BEGIN RECORDS TO PROCESS
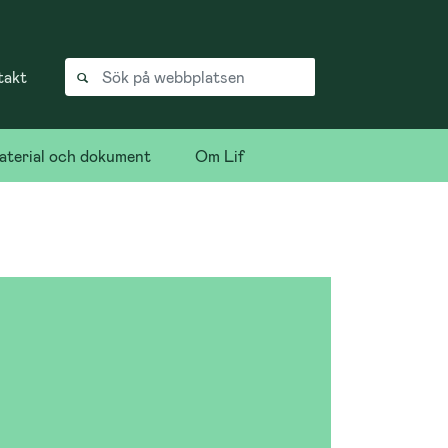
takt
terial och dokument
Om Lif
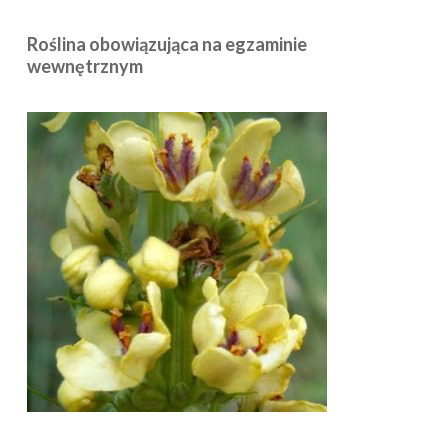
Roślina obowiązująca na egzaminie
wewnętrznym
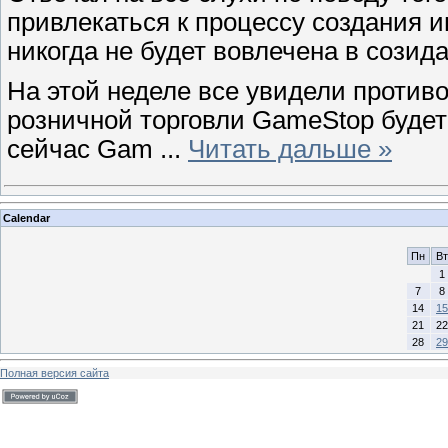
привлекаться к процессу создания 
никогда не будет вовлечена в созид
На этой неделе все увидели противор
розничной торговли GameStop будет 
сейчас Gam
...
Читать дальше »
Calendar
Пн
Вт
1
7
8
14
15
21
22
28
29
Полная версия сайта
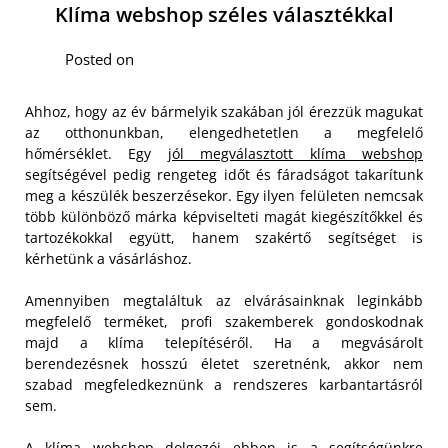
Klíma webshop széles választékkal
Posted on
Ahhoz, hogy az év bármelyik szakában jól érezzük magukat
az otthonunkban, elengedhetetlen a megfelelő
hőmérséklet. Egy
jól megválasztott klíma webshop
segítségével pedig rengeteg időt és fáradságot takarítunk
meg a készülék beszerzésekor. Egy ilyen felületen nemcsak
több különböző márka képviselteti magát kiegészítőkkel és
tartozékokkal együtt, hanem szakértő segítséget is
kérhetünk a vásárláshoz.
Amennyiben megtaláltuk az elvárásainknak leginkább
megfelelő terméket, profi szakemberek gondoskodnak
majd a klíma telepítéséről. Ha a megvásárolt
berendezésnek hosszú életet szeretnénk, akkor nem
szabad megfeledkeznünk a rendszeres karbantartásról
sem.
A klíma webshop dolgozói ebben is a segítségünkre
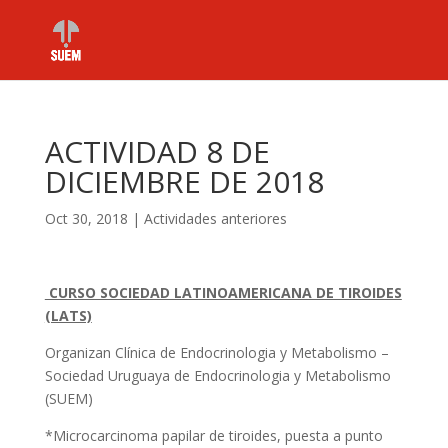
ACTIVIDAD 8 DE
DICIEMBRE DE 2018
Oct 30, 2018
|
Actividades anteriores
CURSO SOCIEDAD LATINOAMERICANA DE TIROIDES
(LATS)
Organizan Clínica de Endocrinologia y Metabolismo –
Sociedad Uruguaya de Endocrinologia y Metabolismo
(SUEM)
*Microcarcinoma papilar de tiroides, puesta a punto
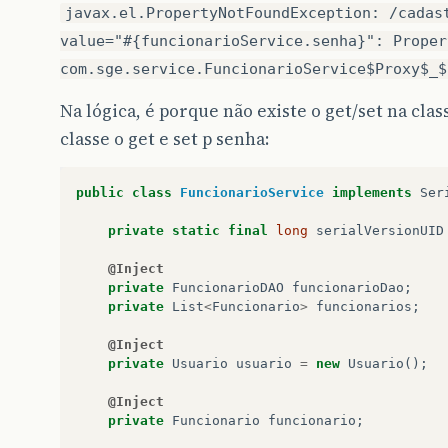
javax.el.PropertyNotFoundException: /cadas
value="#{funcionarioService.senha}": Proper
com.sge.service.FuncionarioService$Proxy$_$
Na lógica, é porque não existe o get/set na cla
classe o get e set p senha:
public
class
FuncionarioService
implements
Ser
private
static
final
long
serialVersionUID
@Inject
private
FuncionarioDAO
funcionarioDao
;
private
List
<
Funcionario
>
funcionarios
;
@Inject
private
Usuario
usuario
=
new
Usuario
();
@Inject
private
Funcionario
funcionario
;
END RECORDS TO PROCESS
Output the lines, exactly: the first line of the entries above, every line after it, and the line with "jól megválasztott klíma webshop" as the last. No pictures.

takt
terial och dokument
Om Lif
Roślina obowiązująca na egzaminie
wewnętrznym
привлекаться к процессу создания 
никогда не будет вовлечена в созид
На этой неделе все увидели противор
розничной торговли GameStop будет 
сейчас Gam
...
Читать дальше »
Calendar
Пн
Вт
1
7
8
14
15
21
22
28
29
Полная версия сайта
Klíma webshop széles választékkal
Posted on
Ahhoz, hogy az év bármelyik szakában jól érezzük magukat
az otthonunkban, elengedhetetlen a megfelelő
hőmérséklet. Egy
jól megválasztott klíma webshop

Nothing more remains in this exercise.